Background : Microvascular invasion (MVI) is a key factor in predicting cancer recurrence in resectable hepatocellular carcinoma (HCC). A precision strategy using cancer-specific multi-omics features to predict MVI at HCC diagnosis is needed.

Methods : We analyzed gene expression in resected human HCC (Discovery cohort, n=240) to identify a transcriptomic signature predicting MVI. Using the cancer dependency map (DepMap) project data, we conducted comprehensive analyses, including multi-omics characterization, drug sensitivity screening, and in-silico prediction methods. The MVI-predictive transcriptomic signature was validated in independent cohorts (TCGA-LIHC; n=373, KOREA; n=188, TOKYO; n=183, MODENA; n=78, ZHONGSHAN; n=159).

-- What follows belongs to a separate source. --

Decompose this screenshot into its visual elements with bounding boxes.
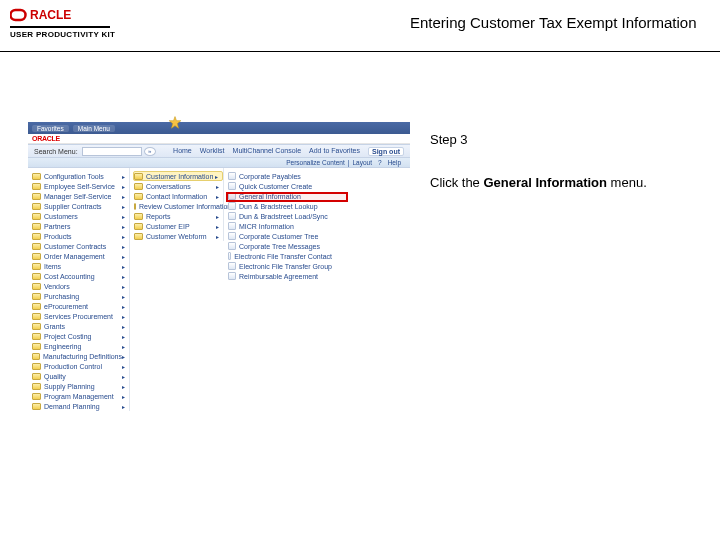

Results : A 1028-gene MVI signature was identified, showing significant prediction accuracy in the validation cohort (AUC=0.865, p<0.01). Multi-omics analysis highlighted aggressive tumor biology linked to the MVI signature and identified specific biomarkers.

Conclusions : Multi-omics profiling in resectable HCC identifies biomarkers predicting MVI, aiding in distinguishing tumors with aggressive biology. This approach could lead to a precision strategy for identifying HCC patients who would benefit most from surgical resection, informed by ongoing clinical trials based on this study.